現在は『ブリジャートン家』以後の歴史系aestheticとして残る

リージェンシーコアは、2020年代に生まれた比較的新しい名称で、現在も意味が通じるファッションaestheticです。添付データでも、2020年代に流行し、現在も通用するスタイルとして整理されています。

ただし、2021年から2022年頃の最盛期のように、単独で大きな新トレンドとして扱われる機会は減っています。

現在は、ロイヤルコア、プリンセスコア、コケット、ロマンティック系など、歴史や幻想性を取り入れる複数のaestheticと並ぶ選択肢の一つとして使われています。

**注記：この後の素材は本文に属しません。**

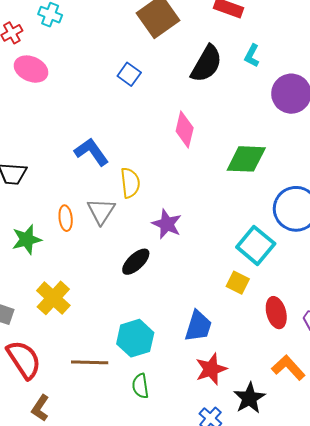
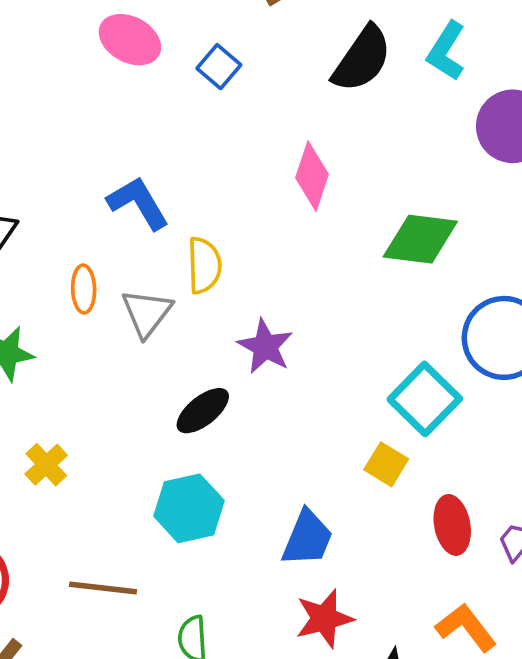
cyan L-shape: (252, 56) -> (446, 51), size x1.4
pink ellipse: (31, 69) -> (130, 40), moved
orange ellipse: (66, 218) -> (84, 289), moved
yellow cross: (53, 298) -> (46, 465), size x0.7
cyan hexagon: (135, 338) -> (189, 508), moved

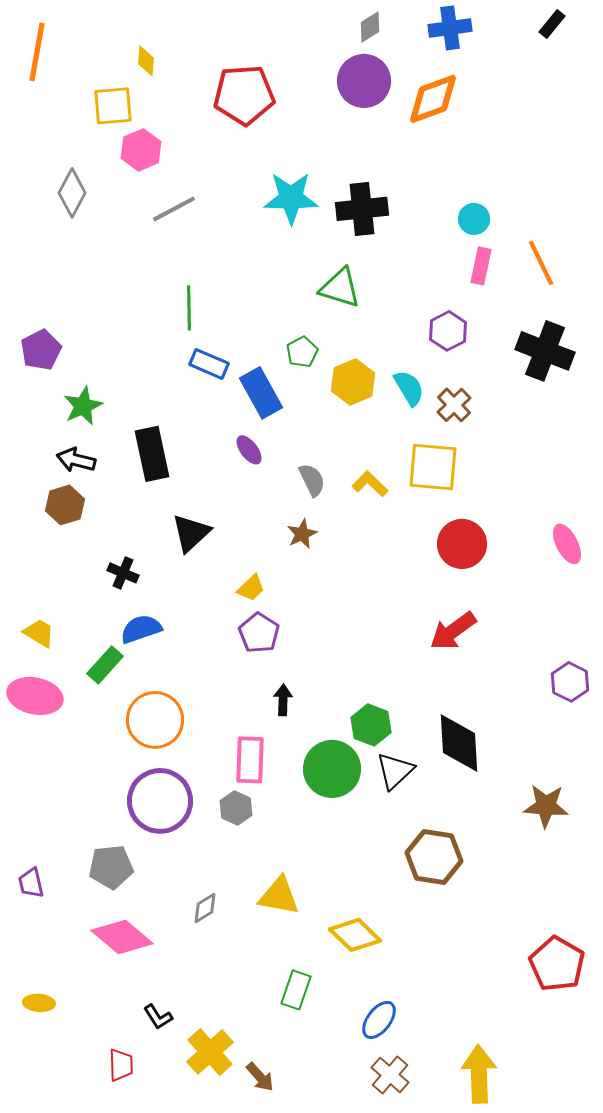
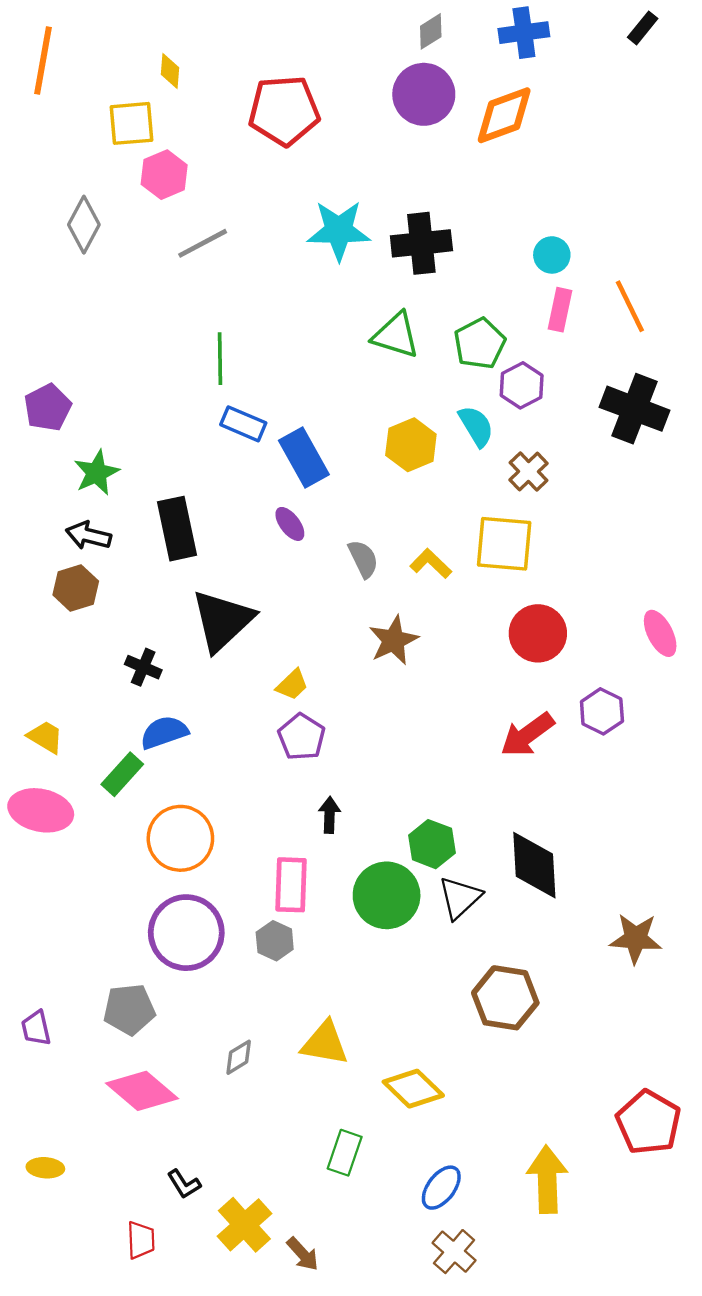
green pentagon: (302, 352) -> (480, 343), moved, size x1.4
cyan semicircle: (409, 388) -> (476, 426), moved
black triangle: (191, 533) -> (222, 621), size x1.4
brown star: (302, 534) -> (393, 640), moved, size x1.4
purple hexagon: (570, 682) -> (602, 711), moved
yellow arrow: (479, 1074) -> (547, 1179), moved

『ブリジャートン家』の新シーズン公開時には再び注目される傾向があり、2024年にもリージェンシーコアの再浮上がファッション業界で予測されました。

服装の特徴自体も残っています。エンパイアウエスト、パフスリーブ、スクエアネック、花刺繍などは、リージェンシーコアという名称を使わない一般的なワンピースにも取り入れられています。

そのため現在は、常時大流行している名称というより、19世紀初頭の英国を明確に参照したいときに使われる歴史系マイクロトレンドとして位置づけるのが適切です。